58-58: Avoid hard‑coded workspace path in docker build.

Use WORKSPACE or “.” to make this portable across agents/jobs.

Apply this diff:

-                    sh "sudo docker build -f deployment/stage/mom-api/api.Dockerfile -t ${DOCKER_REGISTRY}/mom-api:${imageTag} /var/lib/jenkins/workspace/mom_api-pipeline"
+                    sh "sudo docker build -f deployment/stage/mom-api/api.Dockerfile -t ${DOCKER_REGISTRY}/mom-api:${imageTag} ${WORKSPACE}"

---

56-57: Don’t echo potential secret values.

If DOCKER_REGISTRY is a secret text credential, this logs it. Remove these lines.

Apply this diff:

-                    echo "Printing the saved docker registry from env:"
-                    echo "${dockerRegistry}"
+                    // Omit logging of dockerRegistry (may be sensitive)

---

21-29: Use BRANCH_NAME and fix ENV var typo.

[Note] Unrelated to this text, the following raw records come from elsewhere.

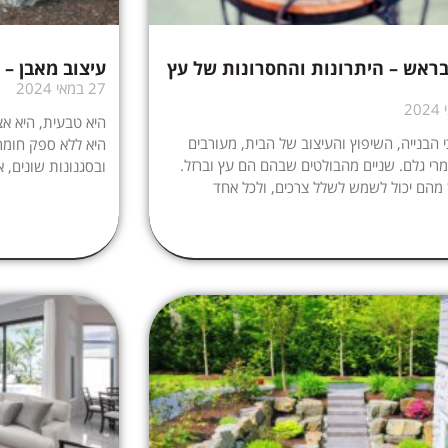
ראש – היתרונות והחסרונות של עץ
עיצוב מאבן – 
27 במאי 2024
היא טבעית, היא אצ
 הבנייה, השיפוץ והעיצוב של הבית, מעורבים
היא ללא ספק חומר
רי גלם. שניים מהבולטים שבהם הם עץ וברזל.
ובסגנונות שונים,
מהם יכול לשמש לשלל צרכים, ולכל אחד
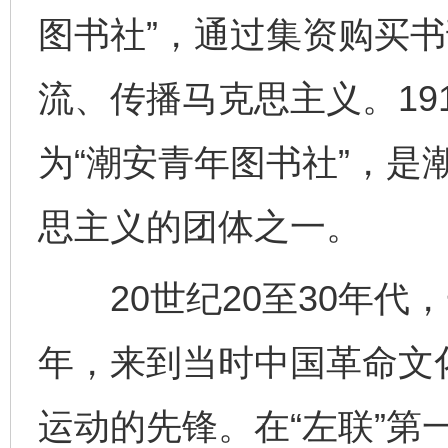
图书社”，通过集资购买
流、传播马克思主义。19
为“潮安青年图书社”，是
思主义的团体之一。
20世纪20至30年代
年，来到当时中国革命文
运动的先锋。在“左联”第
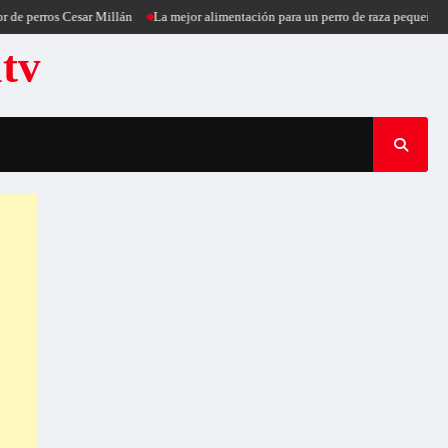
s Cesar Millán
La mejor alimentación para un perro de raza pequeña
Puercoes
atv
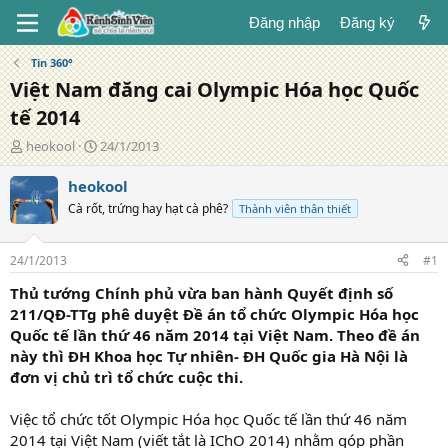
Đăng nhập
Đăng ký
Tin 360°
Việt Nam đăng cai Olympic Hóa học Quốc
tế 2014
T
N
heokool
24/1/2013
á
g
c
à
heokool
g
y
Cà rốt, trứng hay hạt cà phê?
Thành viên thân thiết
i
đ
ả
ă
n
24/1/2013
#1
g
Thủ tướng Chính phủ vừa ban hành Quyết định số
211/QĐ-TTg phê duyệt Đề án tổ chức Olympic Hóa học
Quốc tế lần thứ 46 năm 2014 tại Việt Nam. Theo đề án
này thì ĐH Khoa học Tự nhiên- ĐH Quốc gia Hà Nội là
đơn vị chủ trì tổ chức cuộc thi.
Việc tổ chức tốt Olympic Hóa học Quốc tế lần thứ 46 năm
2014 tại Việt Nam (viết tắt là IChO 2014) nhằm góp phần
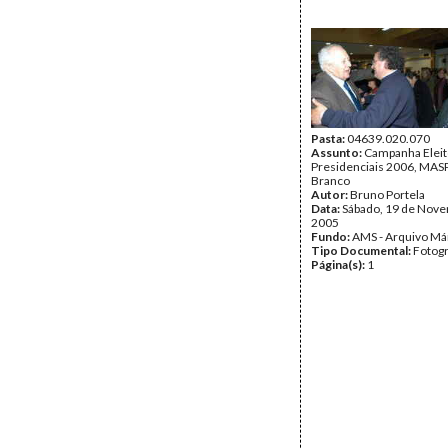
Pasta:
04639.020.070
Assunto:
Campanha Eleit
Presidenciais 2006, MASPI
Branco
Autor:
Bruno Portela
Data:
Sábado, 19 de Nov
2005
Fundo:
AMS - Arquivo Má
Tipo Documental:
Fotogr
Página(s):
1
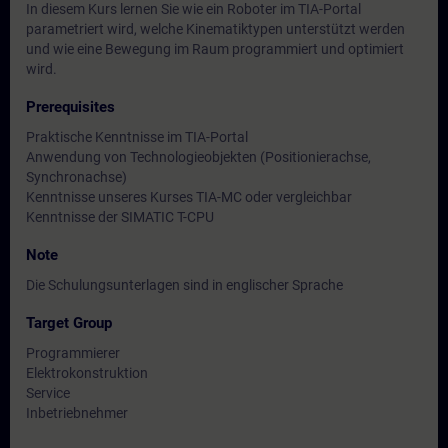
In diesem Kurs lernen Sie wie ein Roboter im TIA-Portal
parametriert wird, welche Kinematiktypen unterstützt werden
und wie eine Bewegung im Raum programmiert und optimiert
wird.
Prerequisites
Praktische Kenntnisse im TIA-Portal
Anwendung von Technologieobjekten (Positionierachse,
Synchronachse)
Kenntnisse unseres Kurses TIA-MC oder vergleichbar
Kenntnisse der SIMATIC T-CPU
Note
Die Schulungsunterlagen sind in englischer Sprache
Target Group
Programmierer
Elektrokonstruktion
Service
Inbetriebnehmer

Use env.BRANCH_NAME and consistently set ENVIRONMENT (current code sets ENVIORNMENT on main).

Apply this diff:

-                    def branch = env.GIT_BRANCH
+                    def branch = env.BRANCH_NAME ?: env.GIT_BRANCH

-                    if (branch == "origin/main"){
-                        env.ENVIORNMENT = 'main'
-                    } else if (branch == "origin/custom-agents-production-release") {
-                        env.ENVIRONMENT = 'custom-agents-production-release'
+                    if (branch == "main" || branch == "origin/main"){
+                        env.ENVIRONMENT = 'main'
+                    } else if (branch == "custom-agents-production-release" || branch == "origin/custom-agents-production-release") {
+                        env.ENVIRONMENT = 'custom-agents-production-release'

---

68-71: Remove noisy debug output.

These were likely used during bring‑up; they add little value now.

Apply this diff:

-                    echo "printing the user here"
-                    sh "whoami && pwd"
+                    // debug removed

---

158-160: Make docker rmi consistent with earlier sudo usage.

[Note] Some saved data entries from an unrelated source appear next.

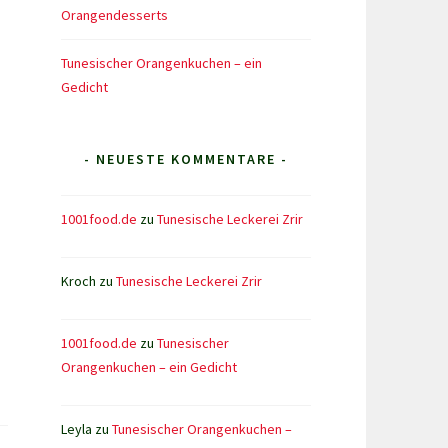
Orangendesserts
Tunesischer Orangenkuchen – ein
Gedicht
- NEUESTE KOMMENTARE -
1001food.de
zu
Tunesische Leckerei Zrir
Kroch
zu
Tunesische Leckerei Zrir
1001food.de
zu
Tunesischer
Orangenkuchen – ein Gedicht
Leyla
zu
Tunesischer Orangenkuchen –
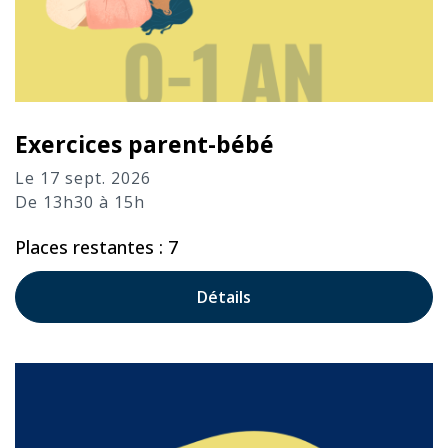
Exercices parent-bébé
Le 17 sept. 2026
De 13h30 à 15h
Places restantes : 7
Détails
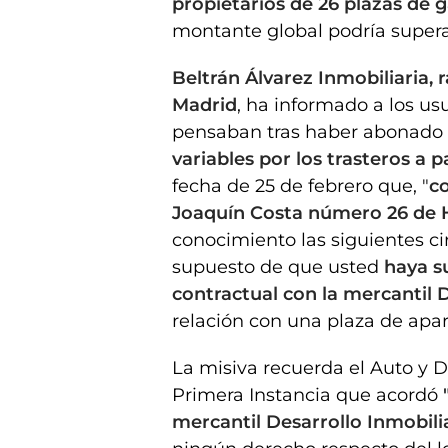
propietarios de 26 plazas de g
montante global podría supera
Beltrán Álvarez Inmobiliaria, 
Madrid
, ha informado a los us
pensaban tras haber abonado
variables por los trasteros a p
fecha de 25 de febrero que, "
co
Joaquín Costa número 26 de 
conocimiento las siguientes ci
supuesto de que usted
haya su
contractual con la mercantil D
relación con una plaza de apar
La misiva recuerda el Auto y 
Primera Instancia que acordó
mercantil Desarrollo Inmobilia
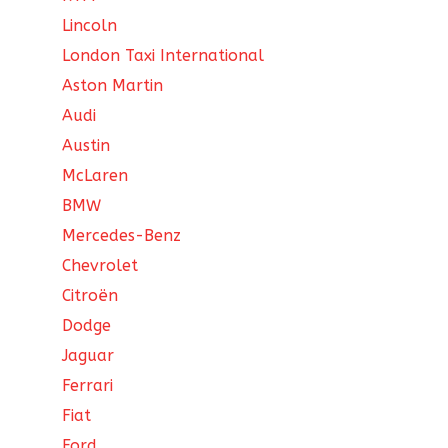
Lincoln
London Taxi International
Aston Martin
Audi
Austin
McLaren
BMW
Mercedes-Benz
Chevrolet
Citroën
Dodge
Jaguar
Ferrari
Fiat
Ford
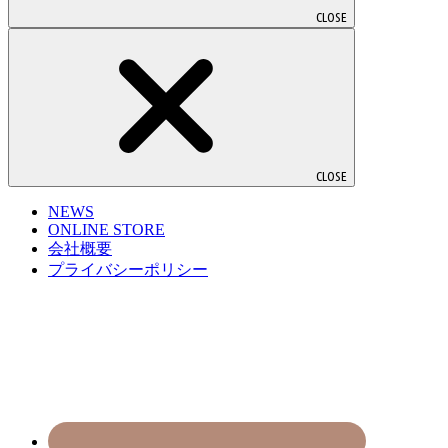
CLOSE
CLOSE
NEWS
ONLINE STORE
会社概要
プライバシーポリシー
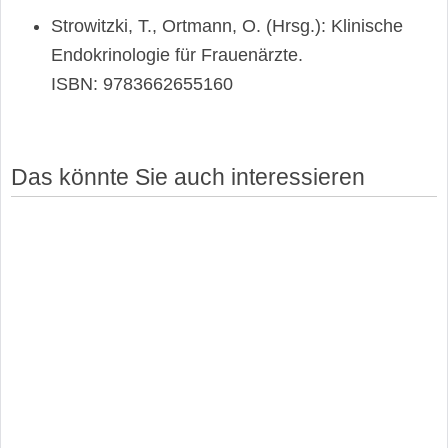
Strowitzki, T., Ortmann, O. (Hrsg.): Klinische
Endokrinologie für Frauenärzte.
ISBN: 9783662655160
Das könnte Sie auch interessieren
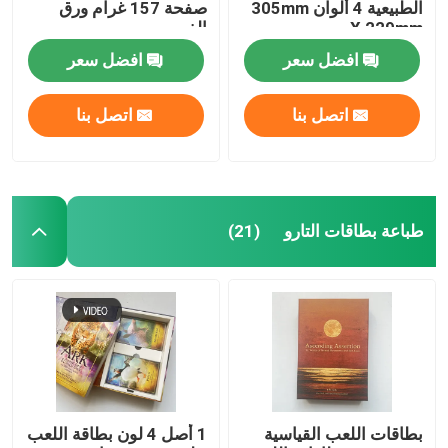
الطبيعية 4 ألوان 305mm
صفحة 157 غرام ورق
X 229mm
الفن
افضل سعر
افضل سعر
اتصل بنا
اتصل بنا
طباعة بطاقات التارو
(21)
بطاقات اللعب القياسية
1 أصل 4 لون بطاقة اللعب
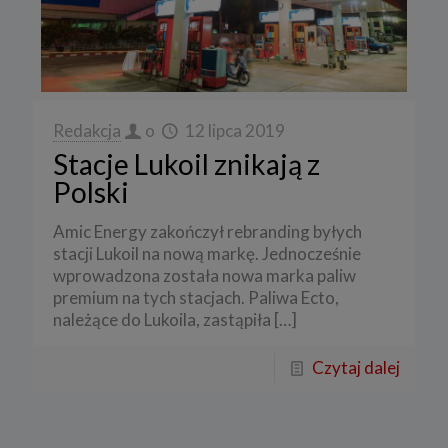
Redakcja
o
12 lipca 2019
Stacje Lukoil znikają z
Polski
Amic Energy zakończył rebranding byłych
stacji Lukoil na nową markę. Jednocześnie
wprowadzona została nowa marka paliw
premium na tych stacjach. Paliwa Ecto,
należące do Lukoila, zastąpiła
[…]
Czytaj dalej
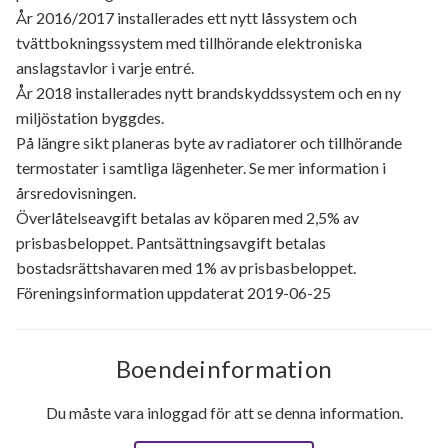
År 2016/2017 installerades ett nytt låssystem och
tvättbokningssystem med tillhörande elektroniska
anslagstavlor i varje entré.
År 2018 installerades nytt brandskyddssystem och en ny
miljöstation byggdes.
På längre sikt planeras byte av radiatorer och tillhörande
termostater i samtliga lägenheter. Se mer information i
årsredovisningen.
Överlåtelseavgift betalas av köparen med 2,5% av
prisbasbeloppet. Pantsättningsavgift betalas
bostadsrättshavaren med 1% av prisbasbeloppet.
Föreningsinformation uppdaterat 2019-06-25
Boendeinformation
Du måste vara inloggad för att se denna information.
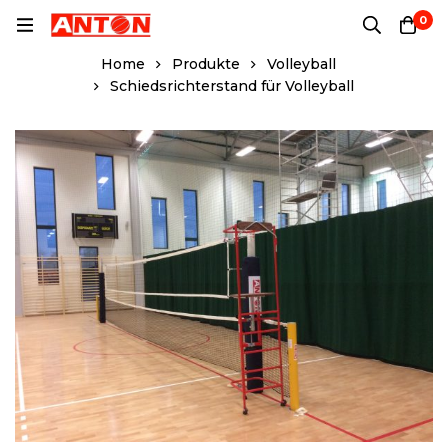
0
Home
Produkte
Volleyball
Schiedsrichterstand für Volleyball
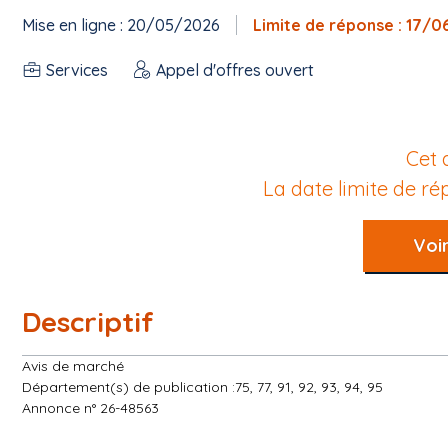
Mise en ligne : 20/05/2026
Limite de réponse : 17/
Services
Appel d'offres ouvert
Cet 
La date limite de r
Voir
Descriptif
Avis de marché
Département(s) de publication :75, 77, 91, 92, 93, 94, 95
Annonce n° 26-48563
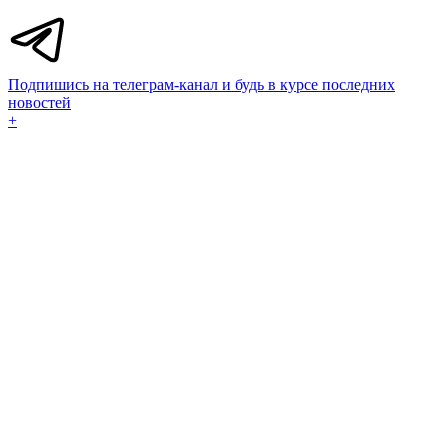
Подпишись на телеграм-канал и будь в курсе последних
новостей
+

Build/push use sudo; rmi should too, otherwise cleanup may silently fail and leak disk.

Apply this diff:

-                docker rmi ${DOCKER_REGISTRY}/mom-api:${imageTag} || true
+                sudo docker rmi ${DOCKER_REGISTRY}/mom-api:${imageTag} || true

---

44-45: Run gcloud configure-docker non‑interactively.

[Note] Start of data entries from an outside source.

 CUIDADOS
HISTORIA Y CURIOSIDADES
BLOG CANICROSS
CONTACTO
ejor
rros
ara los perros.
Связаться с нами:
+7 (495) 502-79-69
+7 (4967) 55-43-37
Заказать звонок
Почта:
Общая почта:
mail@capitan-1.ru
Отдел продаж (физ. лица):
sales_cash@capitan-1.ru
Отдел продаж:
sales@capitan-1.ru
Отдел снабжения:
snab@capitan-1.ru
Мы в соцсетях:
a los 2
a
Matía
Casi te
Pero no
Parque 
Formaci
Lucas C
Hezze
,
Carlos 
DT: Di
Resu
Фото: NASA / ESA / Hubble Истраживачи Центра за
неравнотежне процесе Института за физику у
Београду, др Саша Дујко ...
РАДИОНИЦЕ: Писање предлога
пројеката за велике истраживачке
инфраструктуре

Add --quiet to avoid prompts in CI.

Apply this diff:

-                        sudo gcloud auth configure-docker ${registryHost}
+                        sudo gcloud auth configure-docker ${registryHost} --quiet

📜 Review details

Configuration used: CodeRabbit UI

Review profile: CHILL

Plan: Pro

📥 Commits

Reviewing files that changed from the base of the PR and between c0aeb6a and 2ac7112.

📒 Files selected for processing (1)

• deployment/stage/mom-api/Jenkinsfile_API (1 hunks)

🔇 Additional comments (1)

deployment/stage/mom-api/Jenkinsfile_API (1)

126-126: Rollback now interpolates namespace correctly.

Switching to double quotes ensures Groovy interpolates ${params.namespace}. Good fix.